L’épée bougea lentement, comme il l’avait dit. Puis, le démon réalisa que quelque chose clochait : l’arme du vieux guerrier n’apparaissait pas dans son ombre. Il devait s’agir de son pouvoir; il utilisait une sorte d’illusion pour faire croire qu’il brandissait son épée et prendre son adversaire par surprise, comme un lâche. Lorsque leurs lames se rencontrèrent, l’épée n’offrit aucune résistance, et l’instant d’après, la gorge du démon fut tranchée.
« Gaaah ! — Qu’est-ce que tu as fait ?! »
Du sang noir jaillit de Bare Beholder, pris d’une rage folle. Ses longs cheveux flottaient dans les airs tandis qu’il dirigeait sa fureur déchaînée vers Gaston. L’homme ricana et s’avança nonchalamment. Son épée se divisa en deux, puis en trois, chacune attaquant sous un angle différent. Cette attaque n’avait aucun sens.
Le démon parvint à parer une lame juste avant qu’elle ne s’abatte sur sa tête, puis une épée sans ombre lui transperça la gorge. Il fut néanmoins soulagé de ne ressentir aucune douleur. Un instant plus tard, une douleur atroce éclata au fond de sa gorge et sa poitrine fut ouverte en forme de croix.
« Qu’est-ce que c’est que ça ? » souffla-t-il en crachant du sang. Ses yeux, qui se ratatinaient comme des raisins secs, remarquèrent enfin un détail important : l’épée que Gaston tenait n’était pas ensanglantée. Leurs regards se croisèrent et l’humain lui rendit son regard pensif.
Alors que Bare Beholder s’effondrait, Gaston s’approcha lentement. Il pointa son épée directement devant les yeux du démon, puis la planta dans le sol sablonneux. Lorsqu’il la releva, il ne restait plus qu’une poignée.
« Tu as enfin compris, à l’article de la mort ? Je n’avais jamais tenu d’épée. Je concentre mon énergie et l’utilise comme une arme. Il n’y a pas de lame réelle et je peux attaquer où je veux. J’appelle ça une lame spirituelle, mais je suppose que ça t’importe peu. Quoi qu’il en soit, il semblerait que ta vue t’ait joué des tours. »
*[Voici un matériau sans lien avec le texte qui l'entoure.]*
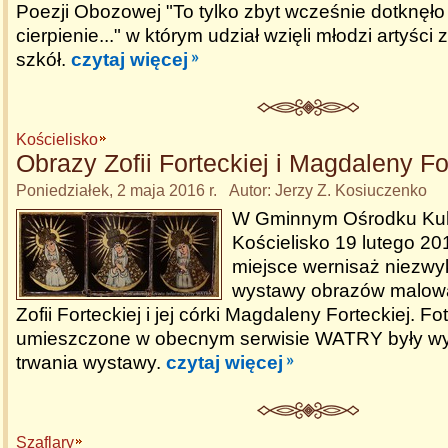
Poezji Obozowej "To tylko zbyt wcześnie dotknęło
cierpienie..." w którym udział wzięli młodzi artyści
szkół.
czytaj więcej
Kościelisko
Obrazy Zofii Forteckiej i Magdaleny Fo
Poniedziałek, 2 maja 2016 r. Autor: Jerzy Z. Kosiuczenko
W Gminnym Ośrodku Kult
Kościelisko 19 lutego 20
miejsce wernisaż niezwyk
wystawy obrazów malow
Zofii Forteckiej i jej córki Magdaleny Forteckiej. F
umieszczone w obecnym serwisie WATRY były w
trwania wystawy.
czytaj więcej
Szaflary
Bare Beholder ricana. Cette remarque était ironique, venant de l’homme qui avait insisté pour que le démon l’observe attentivement. Lorsque le démon avait envisagé le combat, il avait joué le jeu du guerrier dès le début. Il avait délibérément exhibé son épée inexistante pour l’inciter à découvrir son pouvoir. Le démon aurait dû le submerger avec sa force et sa vitesse supérieures.
« Il est temps que ce gamin apprenne aussi à s’en servir. Il a du potentiel, mais je doute qu’il l’exploite s’il continue à s’amuser avec son petit jouet. À ce rythme, Zera apprendra avant lui », dit-il.
« Qu’est-ce que… tu… »
« Ça ne te regarde pas. C’est juste un passe-temps de vieillard. »
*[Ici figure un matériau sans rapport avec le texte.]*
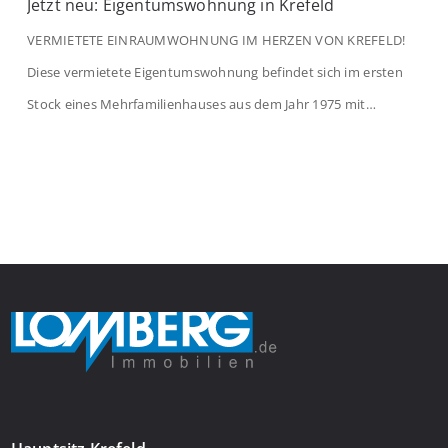
Jetzt neu: Eigentumswohnung in Krefeld
VERMIETETE EINRAUMWOHNUNG IM HERZEN VON KREFELD!
Diese vermietete Eigentumswohnung befindet sich im ersten
Stock eines Mehrfamilienhauses aus dem Jahr 1975 mit
insgesamt 39 Wohneinheiten. Die Wohnung verfügt über 35 m²
Wohnfläche., welche sich wie folgt aufteilen: Beim Betreten der
Wohnung befinden Sie sich in einer praktischen Diele, welche
ausreichend Platz für eine Garderobe bietet. Von […]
Gaston jeta son épée de côté et s’accroupit à côté du démon. Même si la lumière derrière lui cachait son visage, le Bare Beholder pouvait sentir son regard perçant.
« Pourquoi as-tu attaqué un endroit aussi isolé ? Il y a bien quelques trucs intéressants ici, comme des pierres magiques, mais ça n’a aucun sens de venir ici en pleine guerre », dit-il.
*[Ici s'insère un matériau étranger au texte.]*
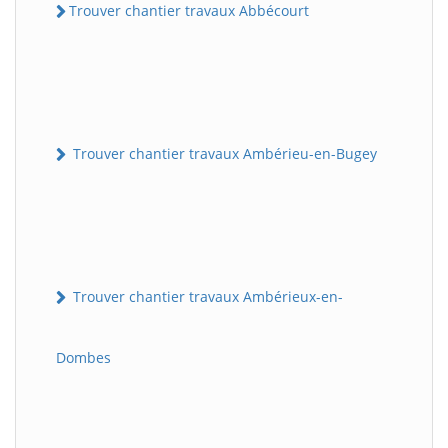
Trouver chantier travaux Abbécourt
Trouver chantier travaux Ambérieu-en-Bugey
Trouver chantier travaux Ambérieux-en-
Dombes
« Pour… accueillir notre roi… »
« Ton roi ? »
Gaston eut d’abord l’air perplexe, puis une pensée lui vint à l’esprit : le roi des démons, le roi de la nuit, la légende qui avait disparu à la fin de la bataille entre les démons et les dieux. De telles traces avaient en effet été trouvées dans tout le labyrinthe, sous forme de peintures murales et de documents écrits. Il se mit à rire, trouvant cette idée absurde, mais il se rendit compte qu’elle était vraie lorsqu’il repensa à toutes les interférences qu’ils avaient rencontrées dans le labyrinthe.
« Ne me dis pas que tu es sérieux… — Oh, tu es mort. » Gaston se frotta le menton en regardant les yeux de la créature se détendre. Il marmonna, ayant encore du mal à croire qu’un être aussi grandiose dormait sous leurs pieds. « Si c’est le cas, très bien. Je suppose que j’ai quelque chose à attendre avec impatience. »
L’avenir qu’il avait imaginé devenait enfin de plus en plus réel. Il était certain que c’est là qu’il serait enterré. Cette pensée lui arracha un sourire alors qu’il se redressait. S’il en croyait les anciennes légendes, il voulait en être le témoin de ses propres yeux.